* Work instructions: One number alone answers this: the count of lines below in which the word "each" is found.

* Records:

===

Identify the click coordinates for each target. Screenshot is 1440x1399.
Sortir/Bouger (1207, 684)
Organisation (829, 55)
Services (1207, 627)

===

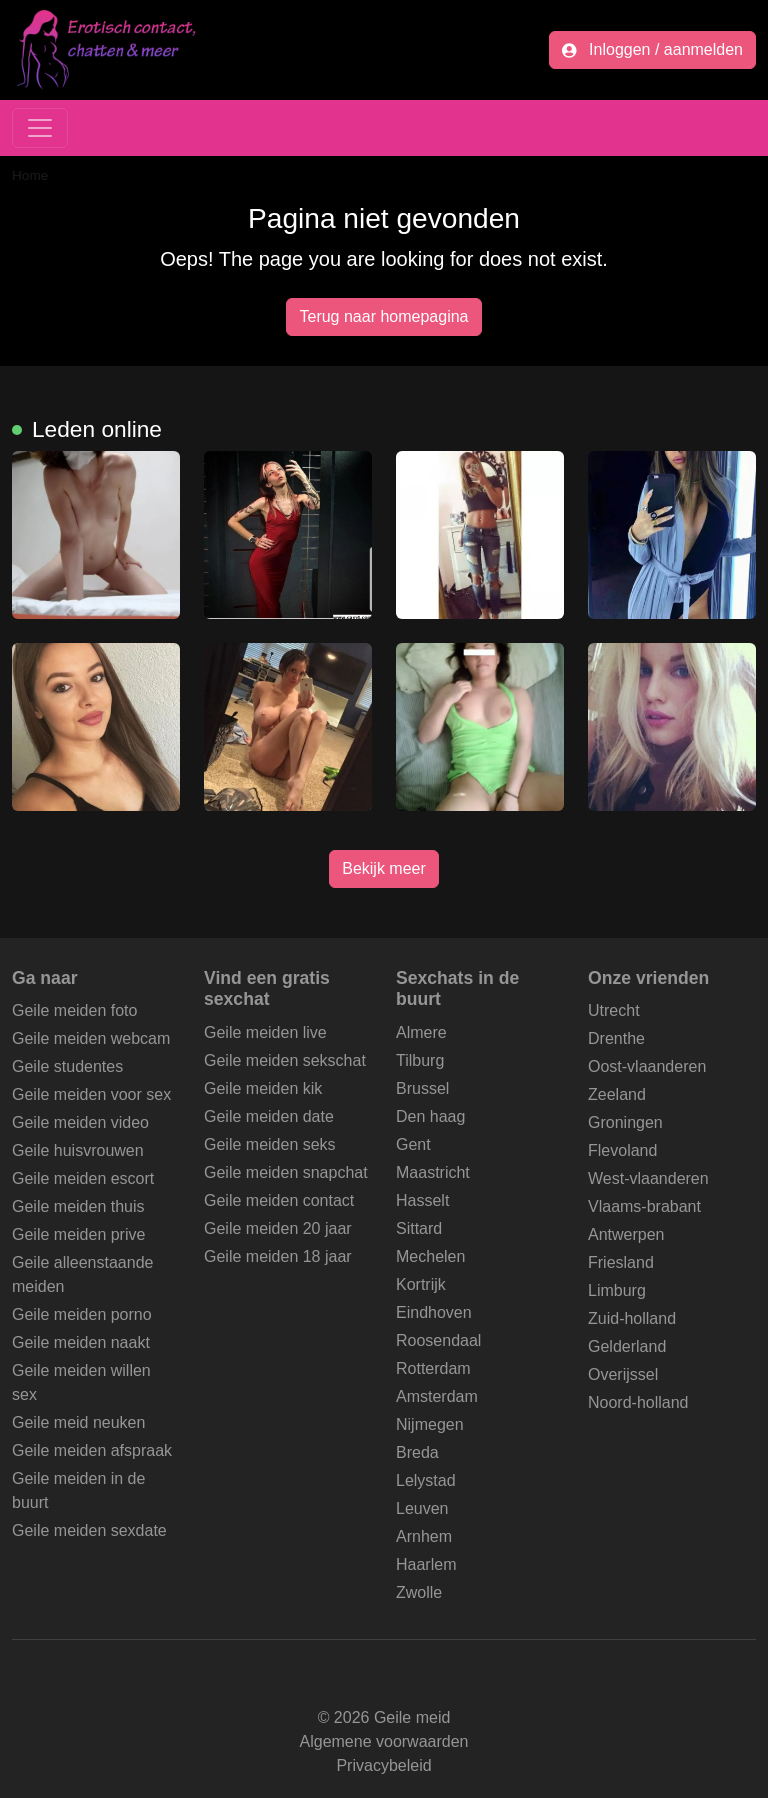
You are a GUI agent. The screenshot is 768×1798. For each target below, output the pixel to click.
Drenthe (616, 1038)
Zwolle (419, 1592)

===

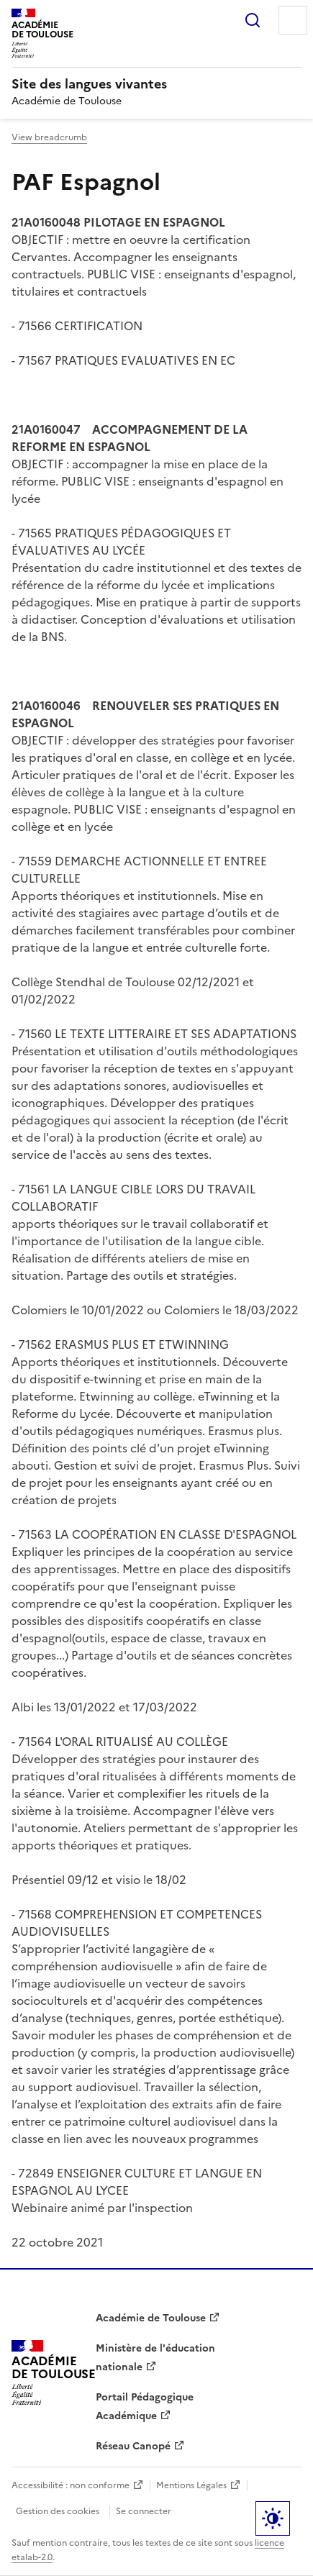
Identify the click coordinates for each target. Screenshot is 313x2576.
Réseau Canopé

===

* Completed exercise: 3